Job Scheduler and pgagent error investigation

Matthew Gwillam
Matthew Gwillam

Investigating erroring jobs and logs.

The edb job scheduler in EPAS uses pgagent for it's functionality.

Finding the pgagent errors

Based on the scheduler being pgagent, you can extract, both the error of the code and the jobstep that fails, using the following query. The following is equally valid for for both EPAS and community postgres.
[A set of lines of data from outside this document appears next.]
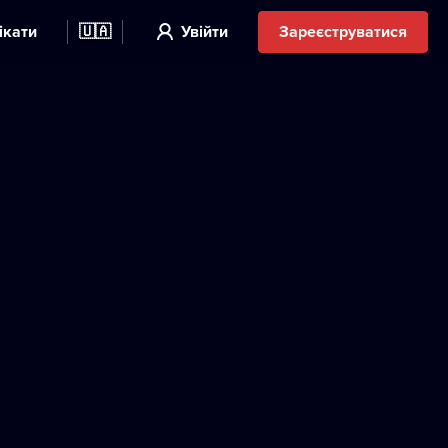
ікати
🇺🇦
Увійти
Зареєструватися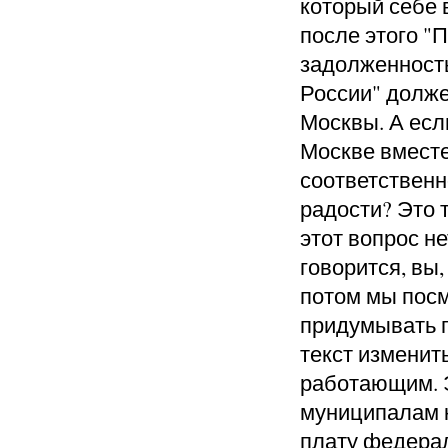
который себе
после этого "П
задолженност
России" долже
Москвы. А есл
Москве вместе
соответственн
радости? Это 
этот вопрос не
говорится, вы
потом мы посм
придумывать п
текст изменить
работающим
.
муниципалам к
плату федера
select j.jobid,j.jobname,js.jstname,js.jstcode, jsl.jslstart,jsl.jsloutput
from pgagent.pga_job j, 
pgagent.pga_jobstep js,
pgagent.pga_joblog jl,
pgagent.pga_jobsteplog jsl
where j.jobid=js.jstjobid
and j.jobid=jl.jlgjobid 
and js.jstid=jsl.jsljstid
and jsl.jsljlgid=jl.jlgid
and js.jstjobid=j.jobid
and jsl.jslstatus !='s' 
and jl.jlgstatus !='s' 
order by jl.jlgstart desc,j.jobid,js.jstname asc;

The above query will generate results only where effectively a jobstep has failed. The particularly useful fields are ..

  1. js.jstcode
  2. jsl.jsloutput

These 2 fields will provide the jobstep code and the error message, as we are after failures, generated for that particular jobstep.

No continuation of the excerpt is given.